EB: What challenges do you face in the business ecosystem of the Indian electronics industry?
Getting the correct hardware without having to import Chinese products is the real challenge at present. As a group, we are trying to make more smart devices. The fight is not just about more volumes. Enhancing the whole solution is our core aim. Whenever you enhance a product with the latest software, localisation plays a pivotal role. The local ecosystem needs to be extremely strong and well developed to meet this target.

We are trying to migrate towards high-end products and that is another challenge. Making more value-added intelligent products without compromising on quality is the biggest challenge for us since there is already strong competition in the electronics industry, be it nationally or globally.

EB: What is your marketing goal for the next five years and how do you aim to achieve it?
We do not have any target, as such. Overall, we want to strengthen Hero as a group and I believe five to seven years is a good time to achieve that dream. Eventually, the rest will follow. The real aim is to create great world class companies in India. We plan to address business challenges in retail, hospitality and logistics, through the deployment of IoT and emerging technologies in the coming days.

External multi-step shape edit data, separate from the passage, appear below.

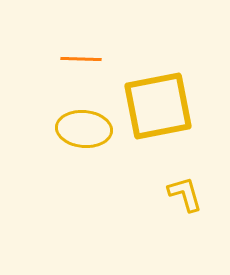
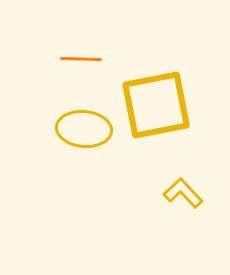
yellow square: moved 2 px left, 1 px up
yellow L-shape: moved 2 px left, 1 px up; rotated 27 degrees counterclockwise
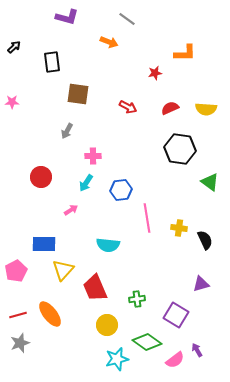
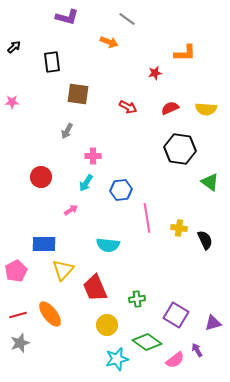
purple triangle: moved 12 px right, 39 px down
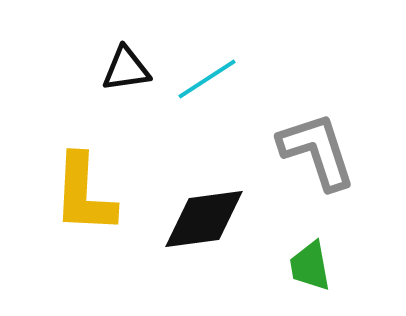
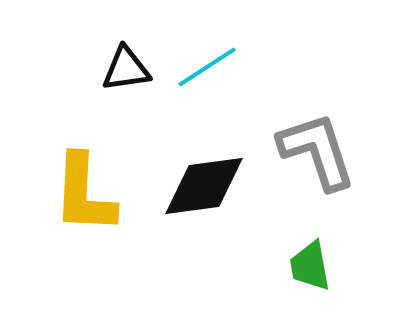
cyan line: moved 12 px up
black diamond: moved 33 px up
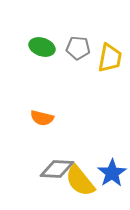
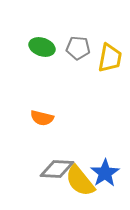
blue star: moved 7 px left
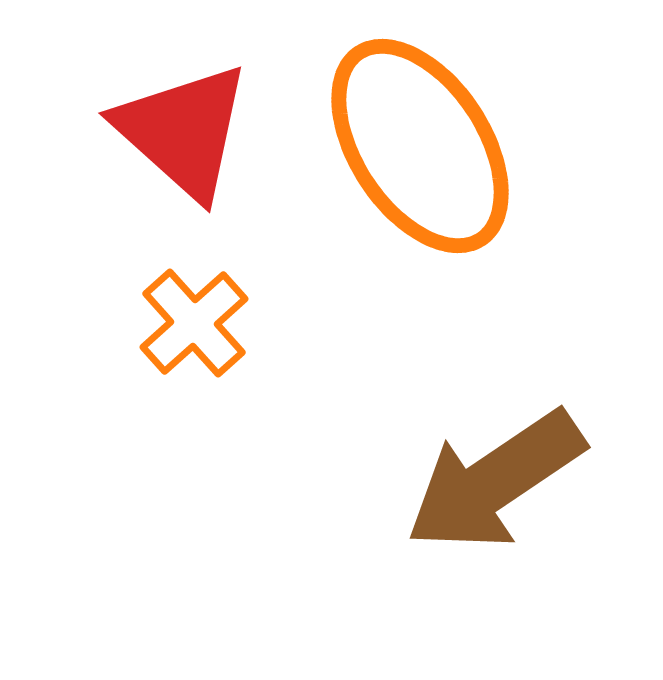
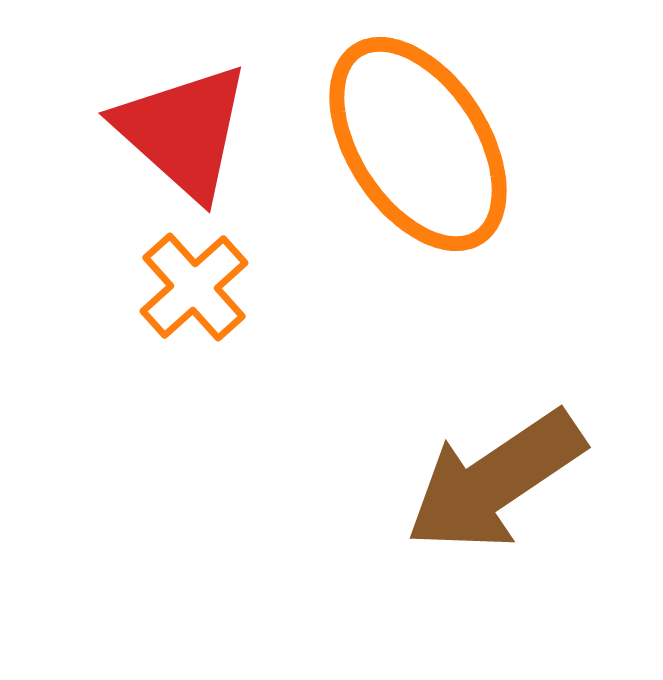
orange ellipse: moved 2 px left, 2 px up
orange cross: moved 36 px up
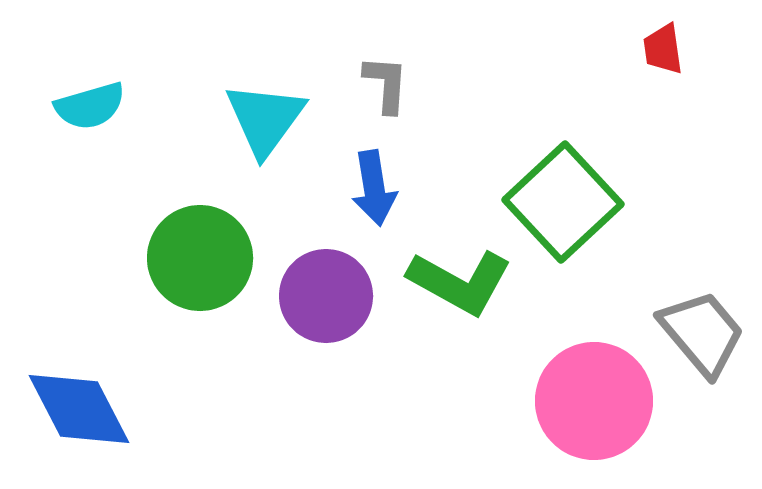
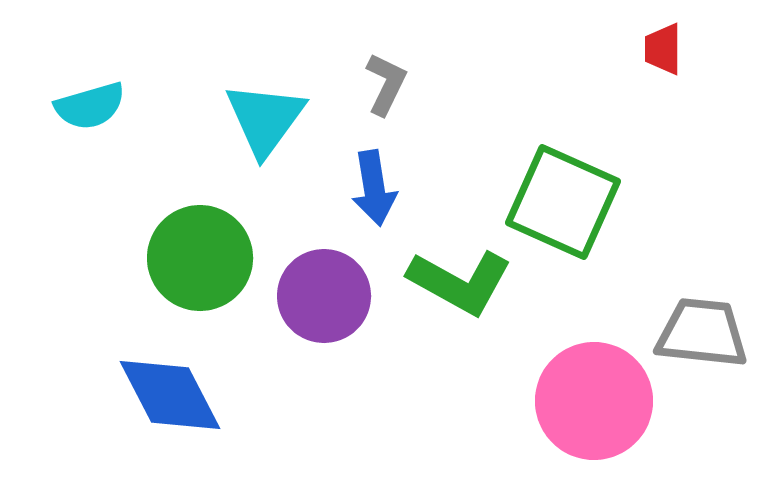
red trapezoid: rotated 8 degrees clockwise
gray L-shape: rotated 22 degrees clockwise
green square: rotated 23 degrees counterclockwise
purple circle: moved 2 px left
gray trapezoid: rotated 44 degrees counterclockwise
blue diamond: moved 91 px right, 14 px up
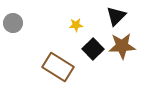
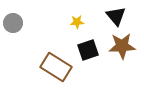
black triangle: rotated 25 degrees counterclockwise
yellow star: moved 1 px right, 3 px up
black square: moved 5 px left, 1 px down; rotated 25 degrees clockwise
brown rectangle: moved 2 px left
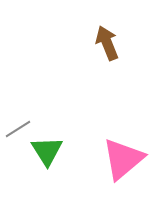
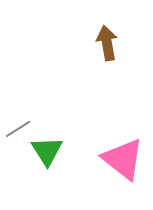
brown arrow: rotated 12 degrees clockwise
pink triangle: rotated 42 degrees counterclockwise
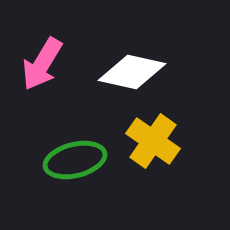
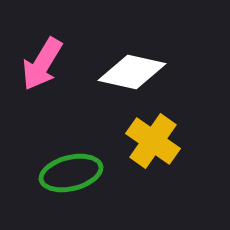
green ellipse: moved 4 px left, 13 px down
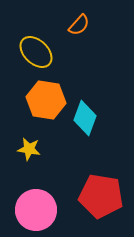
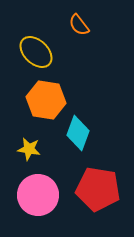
orange semicircle: rotated 100 degrees clockwise
cyan diamond: moved 7 px left, 15 px down
red pentagon: moved 3 px left, 7 px up
pink circle: moved 2 px right, 15 px up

EB: Any more acquisitions or business collaborations coming up?
Right now we have four businesses and we want to stick to these for a while. Any acquisitions that we do will be to enhance the existing businesses. A year or two later, we aim to do something big in the automotive and defence sectors. However, right now we are not big enough to take on such targets. Currently, we want to improve skills in the existing businesses, because each of them is a great opportunity for Hero Electronix.